Spit flies in my direction. 

Is that their attempt at intimidation? Disgusting is all it is. Did I arrest one of them in the past? Or possibly all of them? I don't recognize their faces. 

After skirting around a tented camp bursting with the overflowing population, screams and terror emanating from within, I find myself within a cluster of mud huts. The abodes soon change to stone and start closing in on me until I'm shuffling through a space no wider than myself.
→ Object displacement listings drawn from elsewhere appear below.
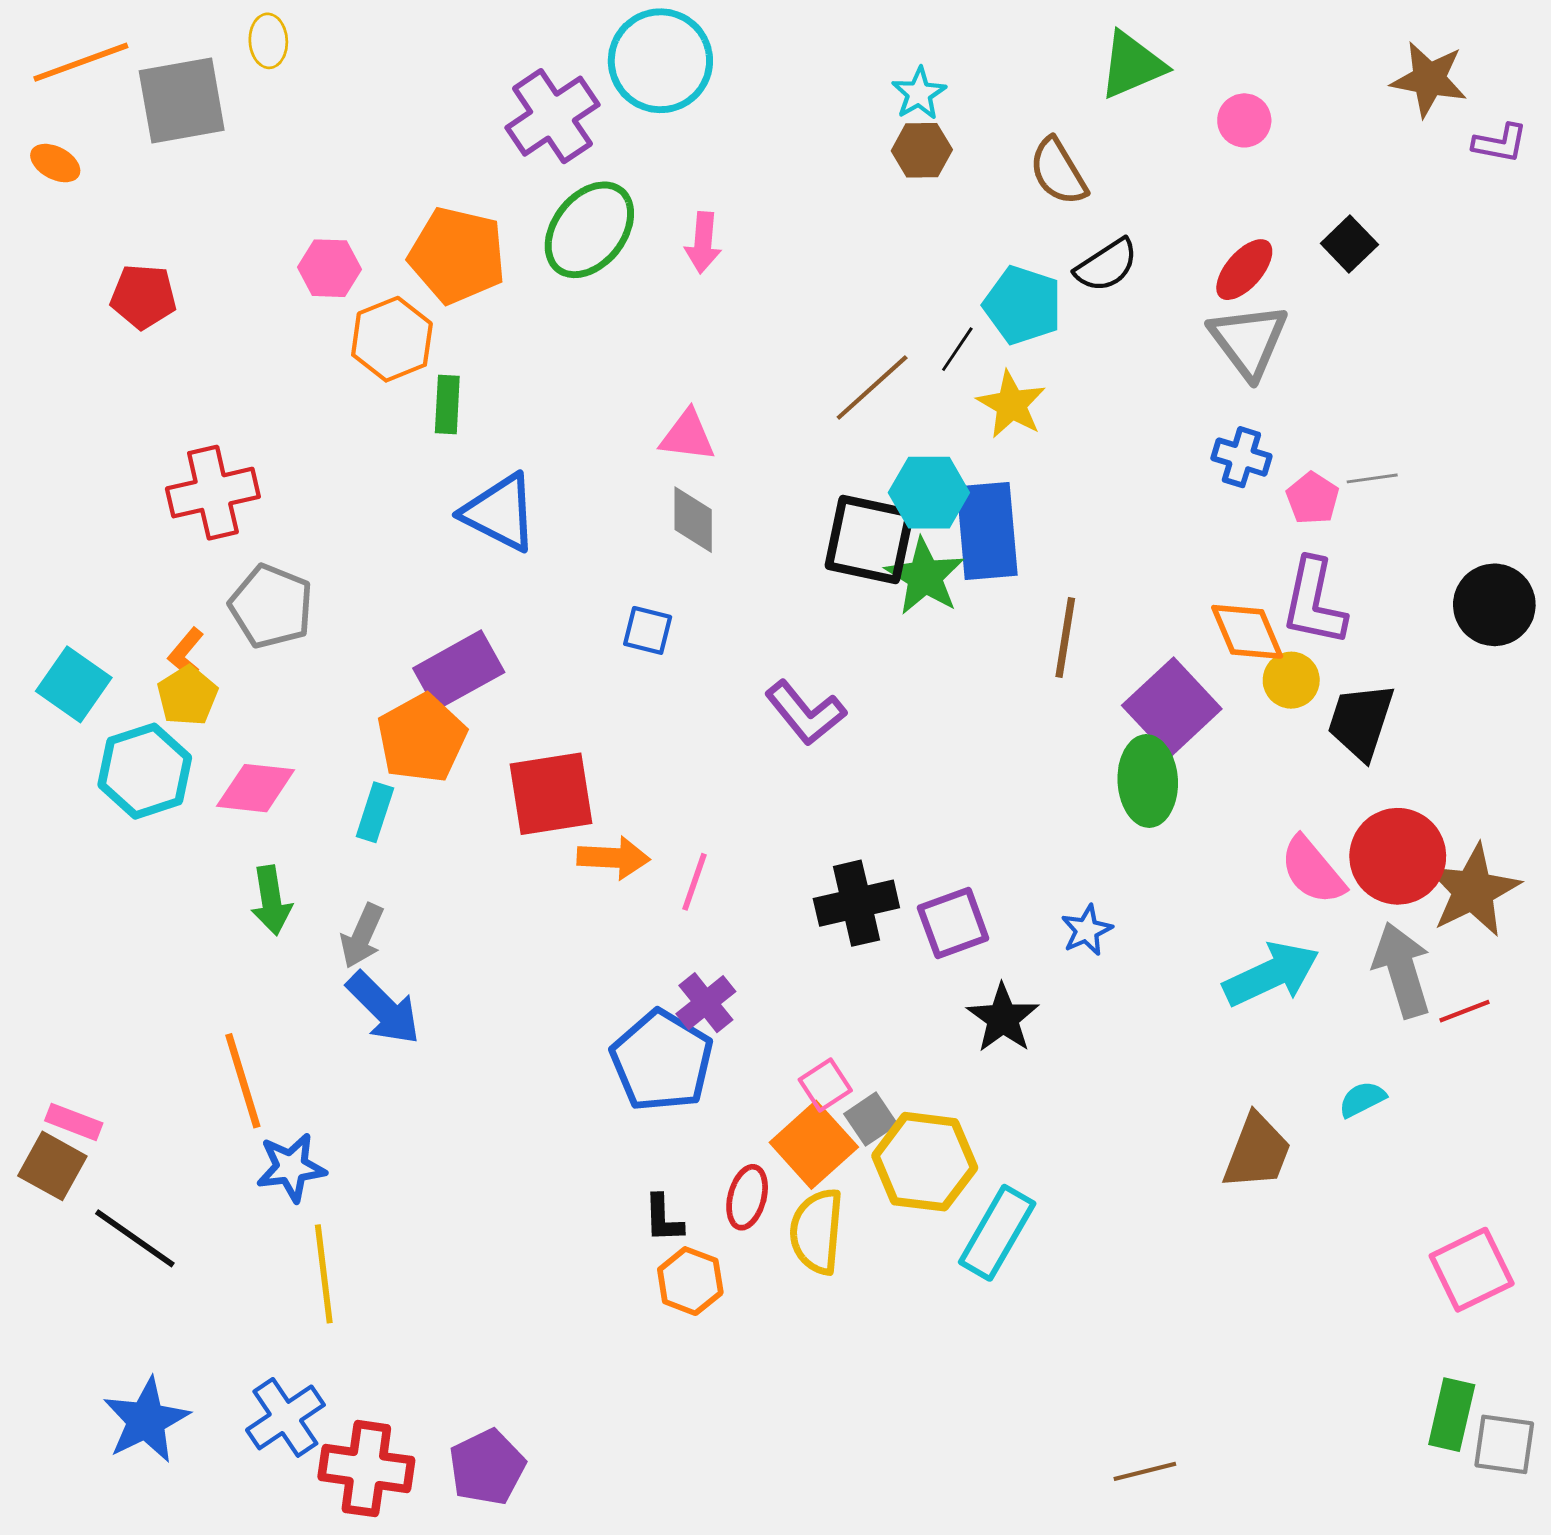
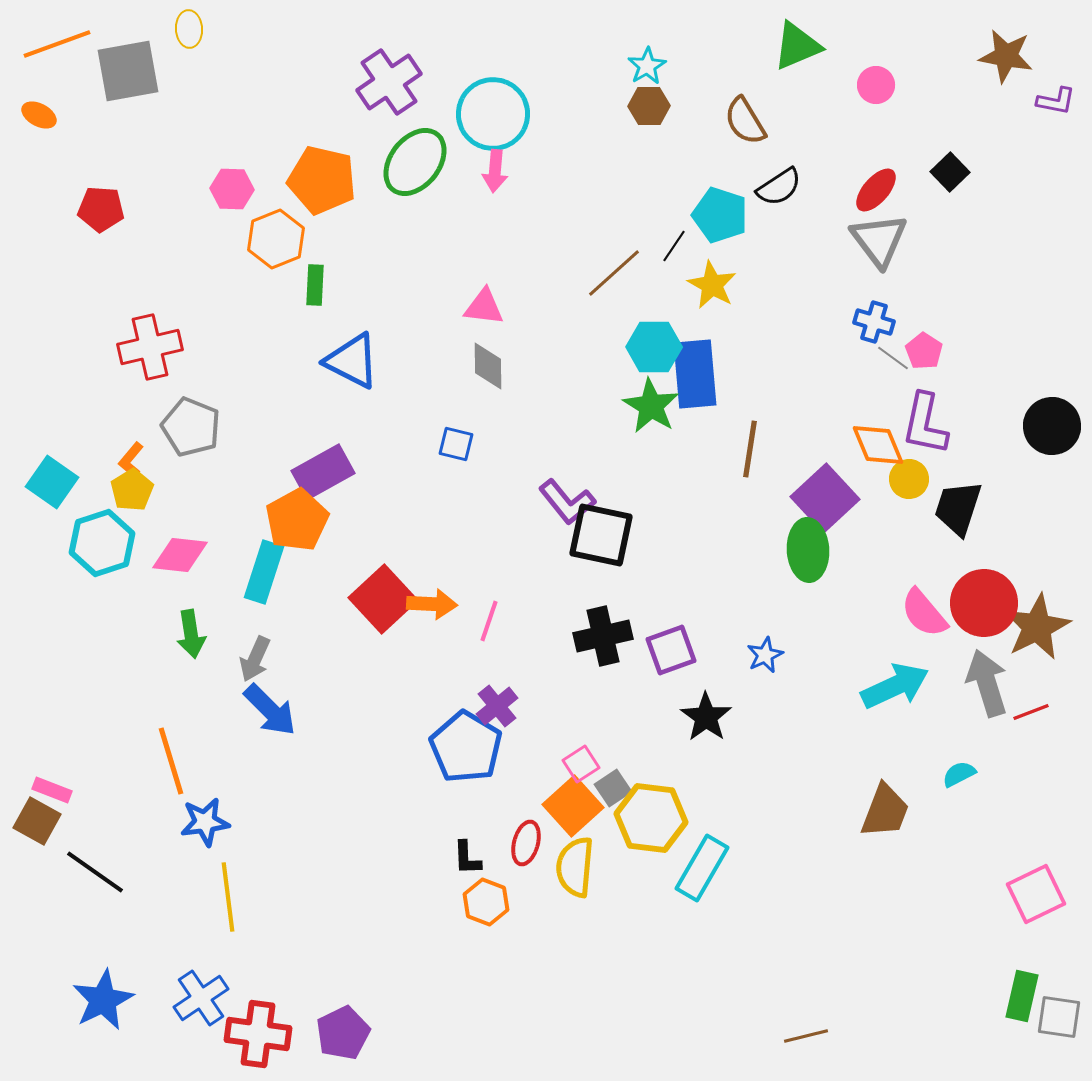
cyan circle: (660, 61) -> (493, 114), moved
gray line: (1372, 478) -> (893, 358), moved, turned 44
black square: (869, 539) -> (601, 535), moved
red square: (551, 794) -> (383, 599), moved, turned -34
cyan rectangle: (375, 812) -> (264, 572), size x1.5

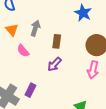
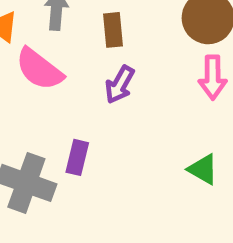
pink semicircle: (23, 51) -> (39, 69), size x1.5

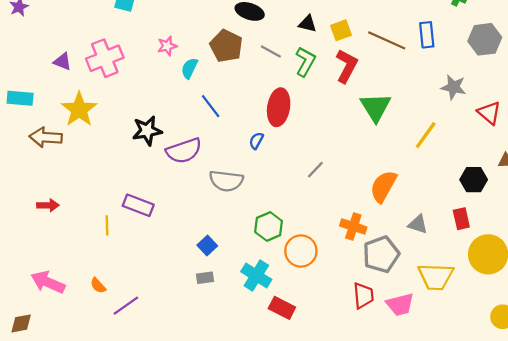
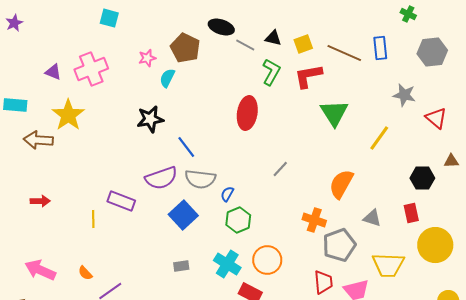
brown pentagon: (226, 46) -> (185, 48), moved
gray line: (271, 52) -> (245, 45), moved
red L-shape: (347, 66) -> (308, 76), turned -128
blue line: (211, 106) -> (186, 147), moved
black star: (147, 131) -> (150, 119), moved
blue semicircle: (256, 141) -> (227, 194), moved
purple semicircle: (184, 151) -> (161, 178), moved
blue square: (207, 245) -> (183, 215), moved, size x1.6
orange circle: (301, 251) -> (267, 260), moved

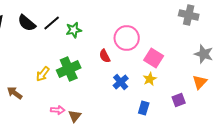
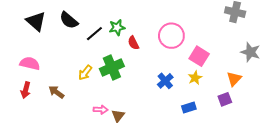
black line: (52, 23) -> (94, 34), moved
red semicircle: (105, 56) -> (133, 43), moved
orange triangle: (200, 82) -> (234, 79), moved
blue rectangle: (144, 108) -> (189, 108), turned 56

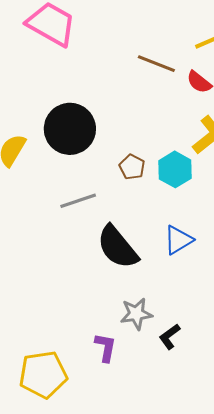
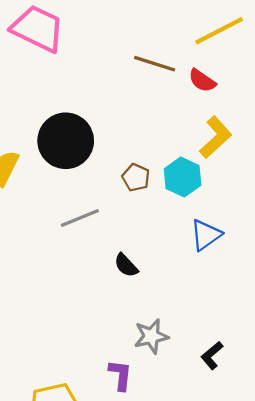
blue triangle: (178, 240) -> (206, 235), moved
black semicircle: (118, 247) -> (126, 265), size x0.5
black L-shape: (170, 337) -> (212, 355), moved

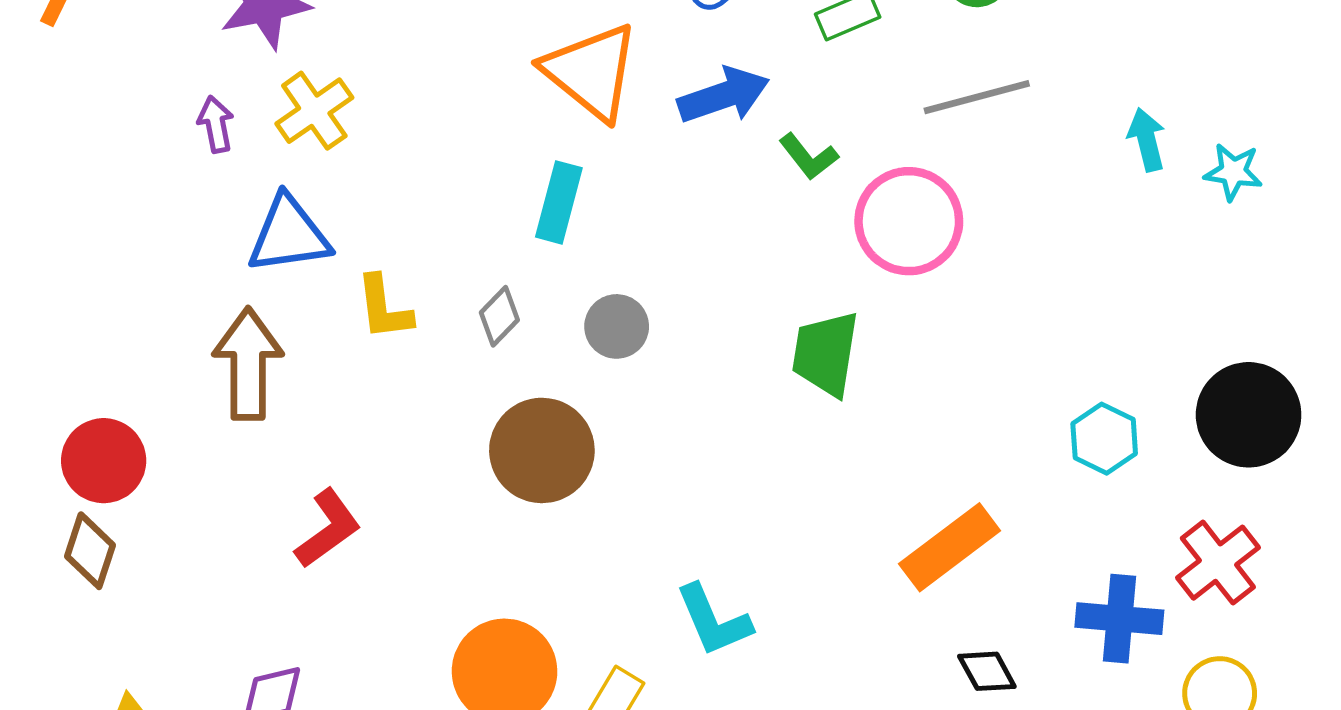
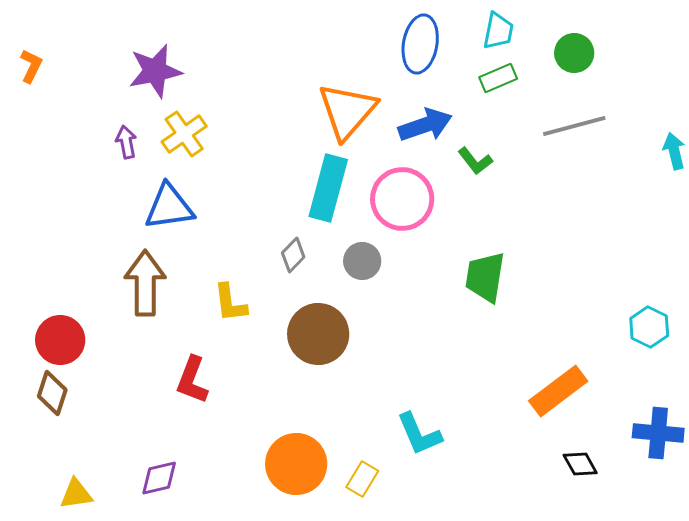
orange triangle: (591, 72) -> (347, 111), turned 32
cyan rectangle: (559, 202) -> (328, 188), size x1.4
pink circle: (909, 221) -> (402, 199), moved
yellow L-shape: (384, 308) -> (230, 303), moved
red L-shape: (328, 529) -> (192, 380), turned 147

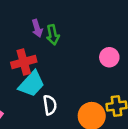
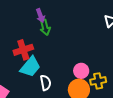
purple arrow: (37, 28) -> (40, 16), moved
pink circle: (109, 57) -> (81, 71), moved

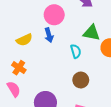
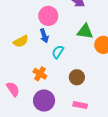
cyan semicircle: (76, 51) -> (58, 52), moved, turned -128
orange cross: (19, 68) -> (40, 74), moved

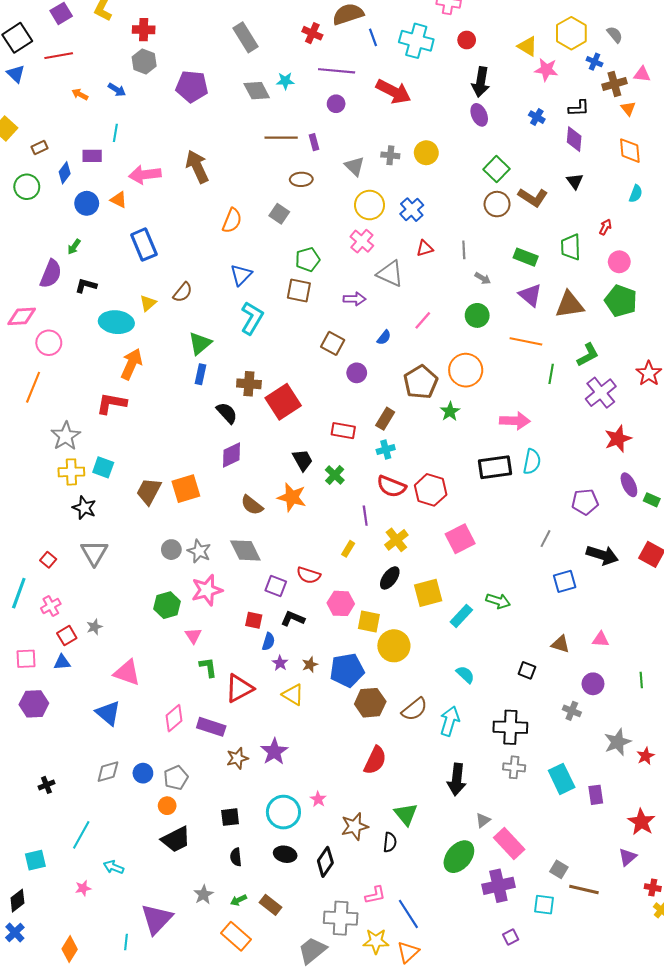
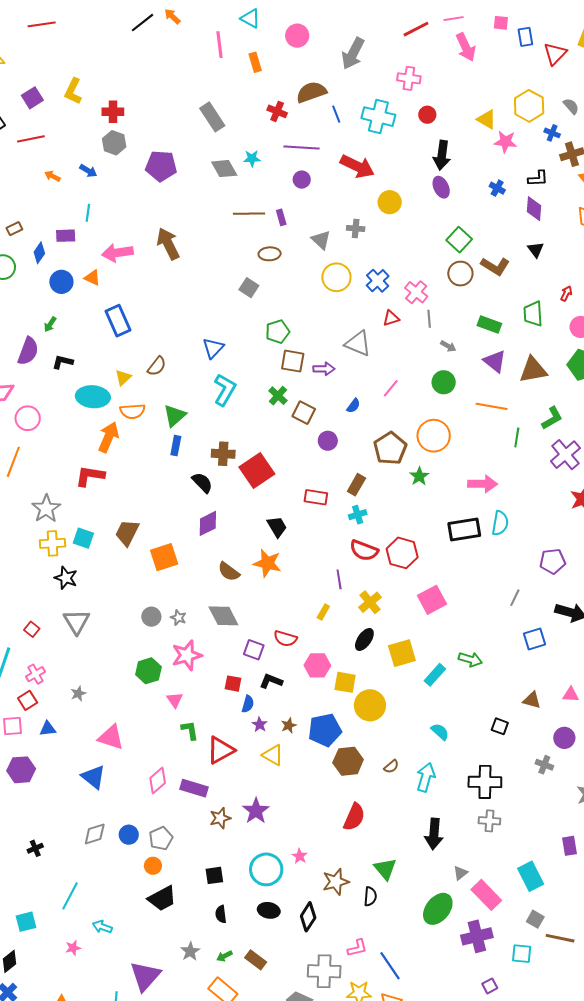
yellow circle: (426, 153) -> (390, 202), moved
orange semicircle: (232, 221) -> (132, 411), moved, turned 65
pink cross: (362, 241) -> (416, 292), moved
brown square: (299, 290) -> (293, 361), moved
green cross: (335, 475) -> (278, 396), moved
brown trapezoid: (149, 491) -> (127, 533), moved
gray star: (199, 551) -> (178, 618), size x0.7
red square: (67, 636) -> (28, 700), moved
brown semicircle: (414, 709) -> (391, 767), size x0.6
cyan rectangle: (562, 779) -> (531, 876), moved

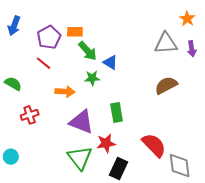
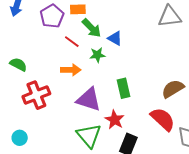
red line: (43, 63) -> (72, 42), moved
brown semicircle: (166, 85) -> (173, 89), moved
red cross: (30, 115) -> (36, 95), size x1.5
red star: (106, 143) -> (114, 120), turned -30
I step over dead bodies, drunks, and countless more rats. 

Everything then morphs into a set of descending crumbling steps, a flickering light at the end. When I reach it, a burly man perched on a stool awaits, a wooden door behind him. 

The man, his face bloodied, flat like a pan, glares at me with his good eye, the other closed, puffed and bruised. 

'Win the fight?' I ask. 'I bet the other looks worse.' 

He just groans. 

'Let me in,' I demand not too forcefully yet sternly as if I was speaking to one of my men. 

The man keeps seated and curls his mouth. 

'Let me in,' I say more loudly, showing I'm not to be taken lightly. I open my coat to show him my sword, the blade glinting in the light. 

This man could kill me with his finger no matter what weapon I had, but he knows who I am and if something happens to me, he knows a public death is in his future. But maybe he doesn't care. 

His callused fists tighten but he does as I ask. He wheezes to his feet and pushes the gate open. 

Down a tunnel I go. And a long one at that. I hear a faint sound of cheering. It gets louder until I can't hear myself think. I turn a corner and see countless people screaming at the bloodied fighters brawling in the middle. Fists are flying, fingers are gouging, teeth are gnawing and legs are kicking and restraining. 

The Pit it's called. It's one of many places where people come to waste their days away. 

Too enthralled with the fight, nobody notices me. I make my way to the other side of the chiseled-out hall of a cave and to another entrance way. I shift through and into a dimly lit tavern, the aroma of firewater immediately singeing my nose hairs. 

It smells stronger than the stuff Seamil gave me. 

Several people sit separately at their own grungy tables. They look at me, and so too does the haggard-looking tavern maid at the bar, a long dagger sheathed in her apron. 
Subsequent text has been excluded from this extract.